Portugal vai ter muito em breve mais um matador de toiros. Joaquim Ribeiro “Cuqui”, vai receber a alternativa no próximo dia 19 de Agosto, na Praça de Toiros de Tijuana, no México.

Antes de partir para terras sul-americanas, o Faenas TV esteve com o toureiro da Moita e realizou uma entrevista que aborda alguns dos temas mais importantes da carreira deste jovem que passou pelas escolas de toureio da Moita do Ribatejo, de Vila Franca de Xira e de Badajoz.

Caros leitores, fiquem a conhecer melhor, Joaquim Ribeiro “Cuqui”.

Faenas TV (FTV) – Está a chegar o dia tão sonhado da tua alternativa, e tal como o teu debute com picadores (Aguascalientes, 1 de Abril de 2012) também a alternativa vai ser no México. Como surgiu esta oportunidade?

Joaquim Ribeiro “Cuqui” (JRC) – Depois do convite para o debute com picadores no México, vivi lá durante três anos onde tive muito boas atuações. No início deste ano quando regressei para tourear num Festival, as coisas correram muito bem e recebi o convite para tomar a Alternativa.

FTV – O facto de tomares a alternativa longe de Portugal, no outro lado do Atlântico, e dessa forma não ter a presença da tua família, amigos e muitos aficionados portugueses, torna mais difícil este dia?

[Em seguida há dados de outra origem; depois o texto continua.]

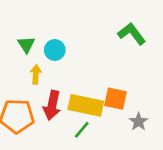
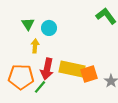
orange square: (116, 99) -> (89, 74), moved, turned -30
green line: (82, 130) -> (40, 87), moved

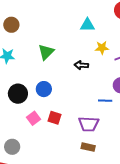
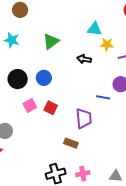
cyan triangle: (87, 25) -> (94, 29), moved
purple trapezoid: (89, 124) -> (84, 118), turned -105
brown rectangle: (88, 147) -> (71, 143), moved

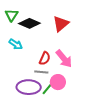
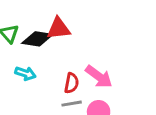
red triangle: (61, 24) -> (59, 28), moved, turned 48

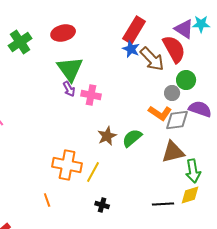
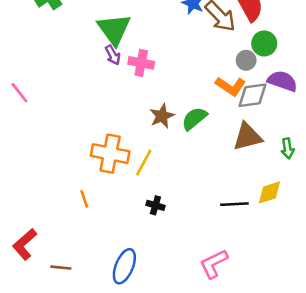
green arrow: (193, 171) -> (288, 148), moved, size x0.7

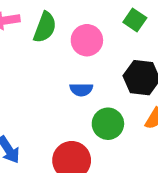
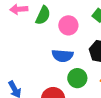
blue semicircle: (81, 90) -> (62, 56), size x1.5

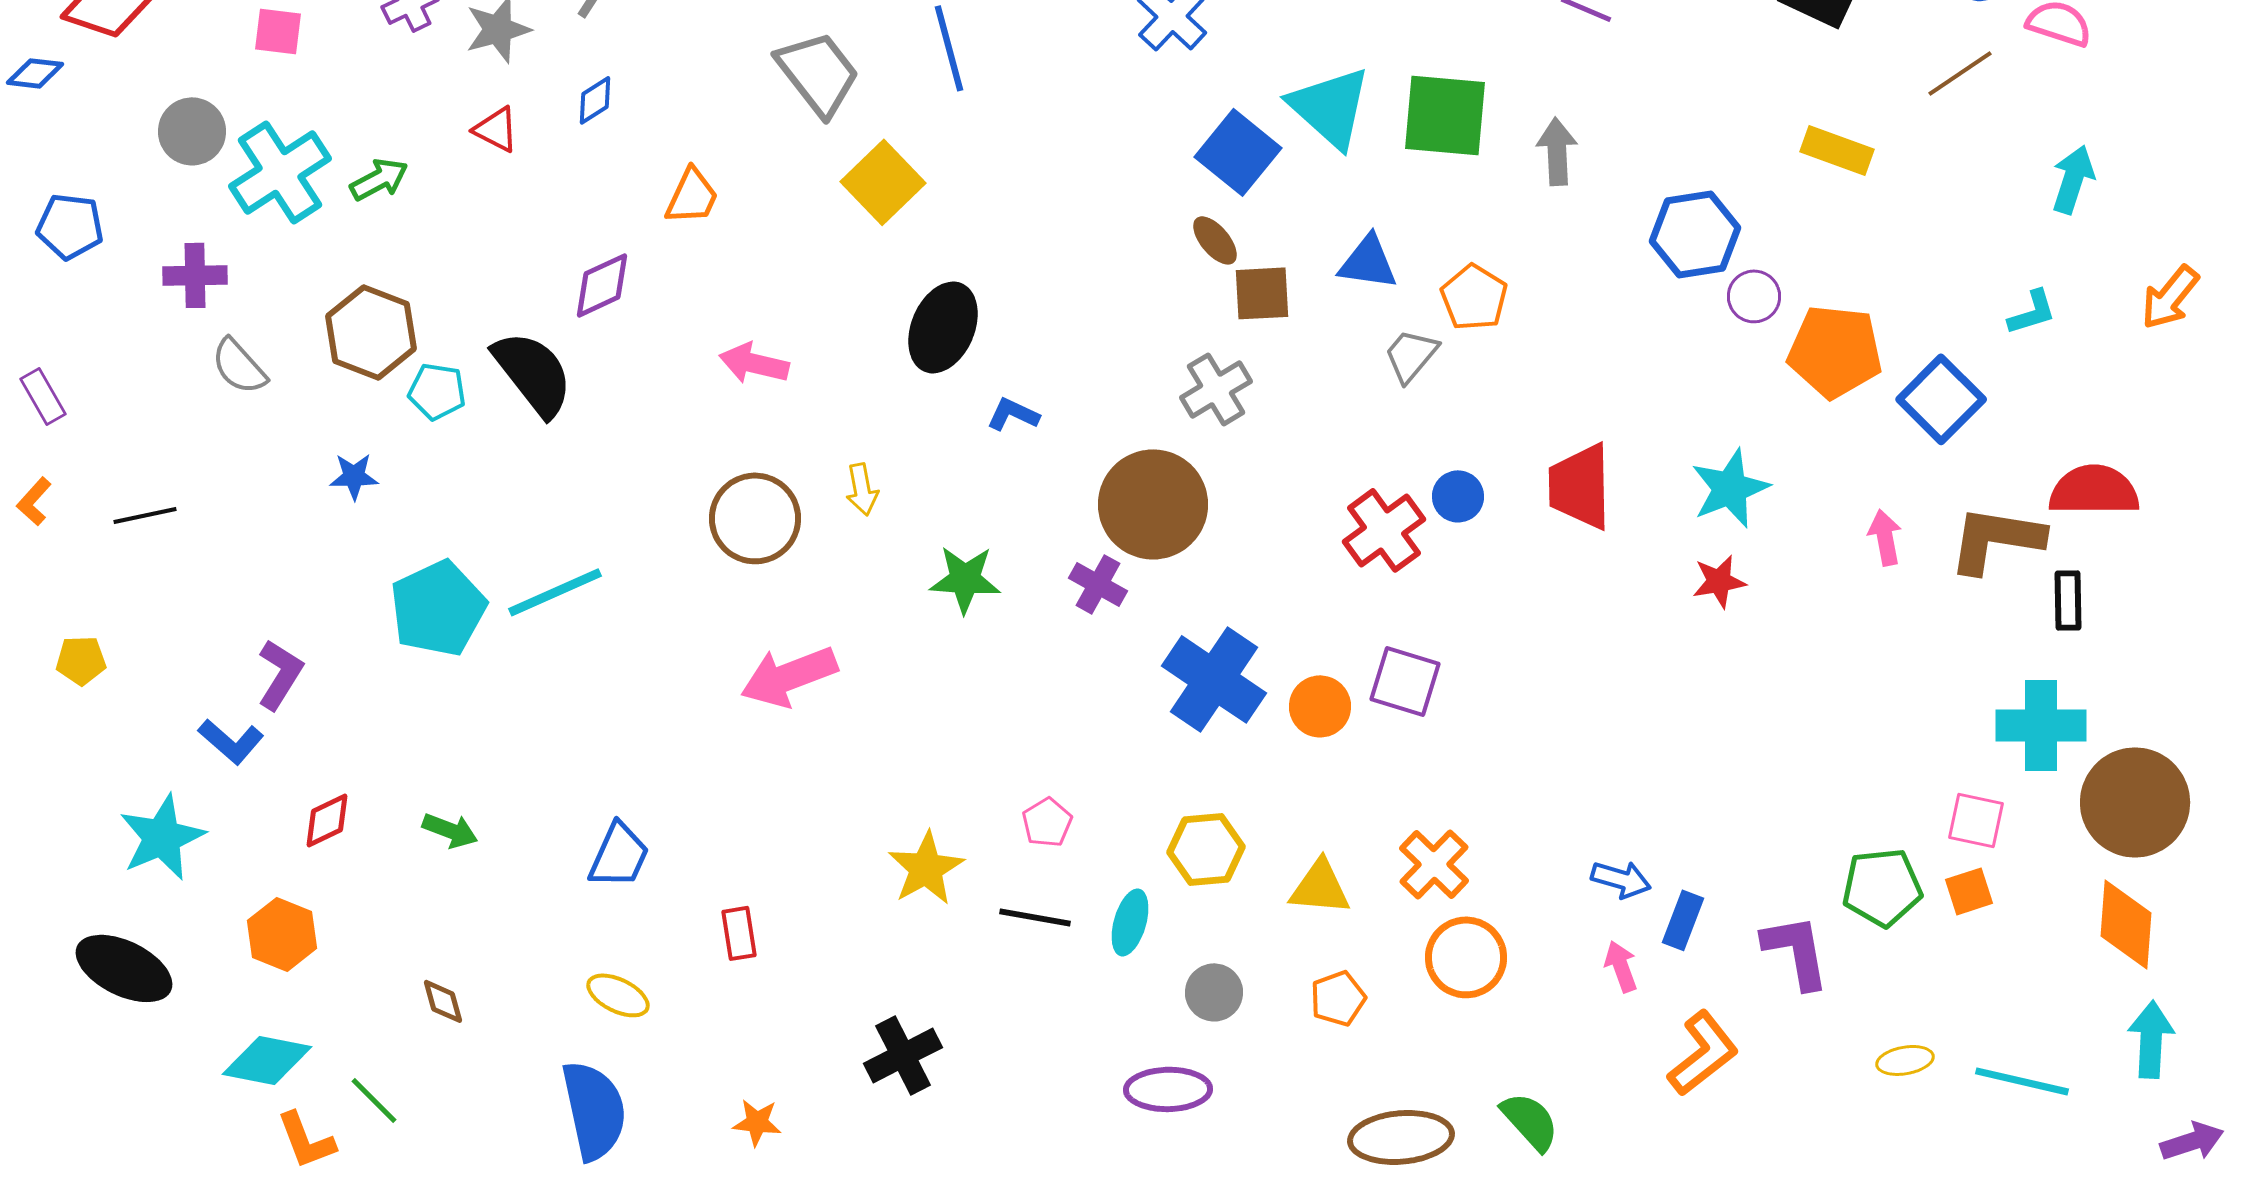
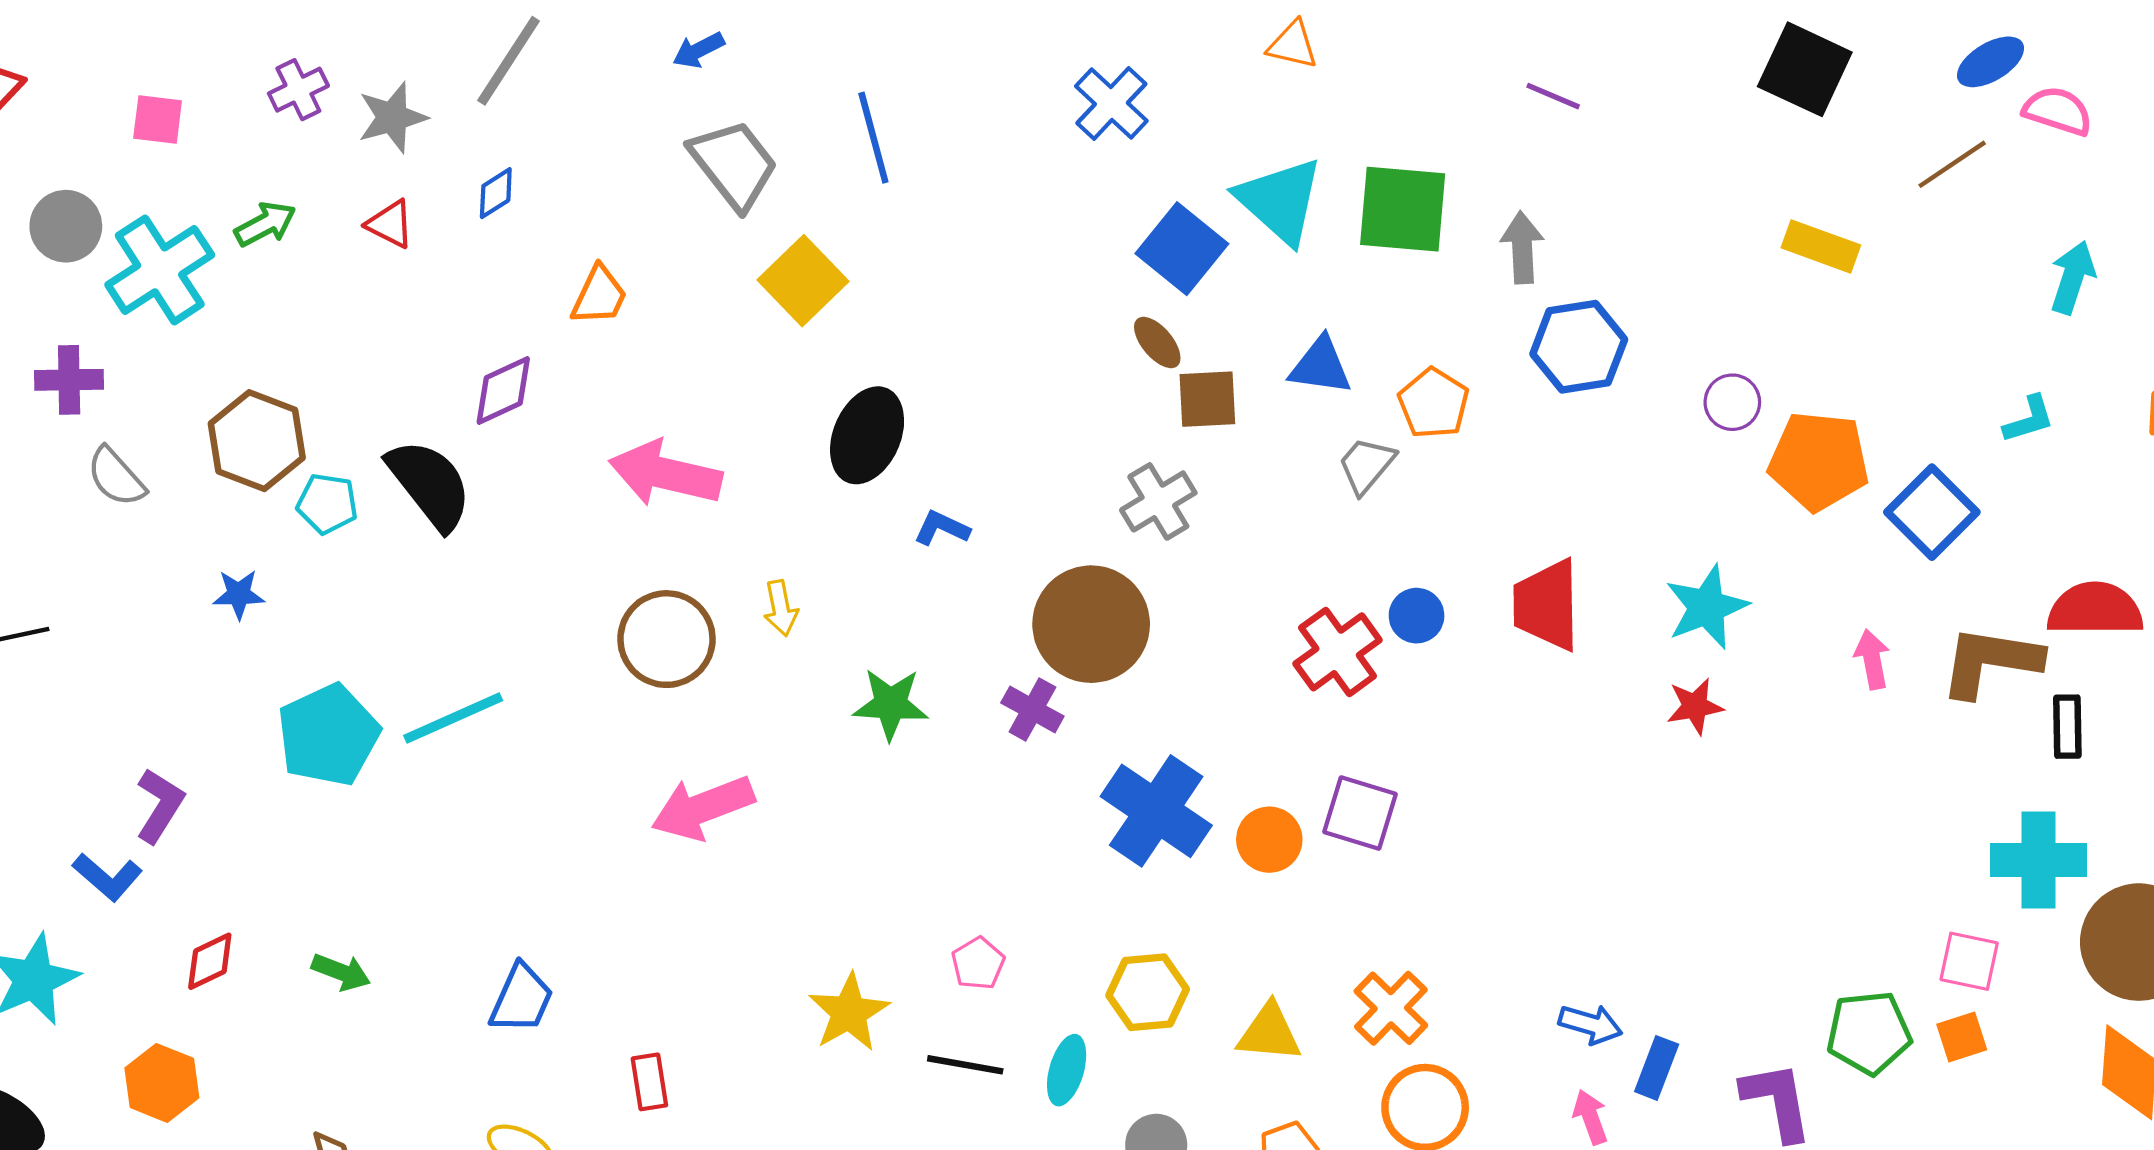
green arrow: (379, 179) -> (265, 224), moved
blue hexagon: (1695, 234) -> (1579, 347), moved
pink arrow: (754, 363) -> (665, 474), size x1.5

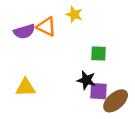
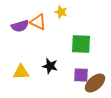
green square: (99, 53) -> (81, 44), size x1.5
black star: (86, 80) -> (50, 66), moved

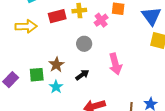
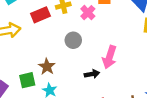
pink arrow: (115, 64) -> (109, 57), turned 40
black arrow: (82, 75) -> (92, 74), moved, turned 32

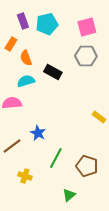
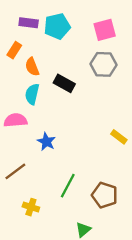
purple rectangle: (23, 21) -> (29, 23), turned -63
cyan semicircle: (26, 81) -> (32, 94), turned -60
blue star: (38, 133) -> (46, 142), moved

JRC – Era, sem dúvida, mais bonito ter as pessoas de quem gosto e dos aficionados portugueses a acompanhar-me nesse dia, porém muitos emigrantes portugueses residentes na Califórnia transmitiram-me o seu interesse em estarem presentes na Corrida, o que me faz sentir muito acarinhado.

“tive momentos muito duros e outros muito bonitos”

 

FTV – O México tem sido um país muito importante na tua carreira. Em 2010, participaste num intercâmbio de 15 dias, com a Escola de Toureio de Aguascalientes e dois anos depois, foi lá que debutaste com picadores, o que recordas desses tempos?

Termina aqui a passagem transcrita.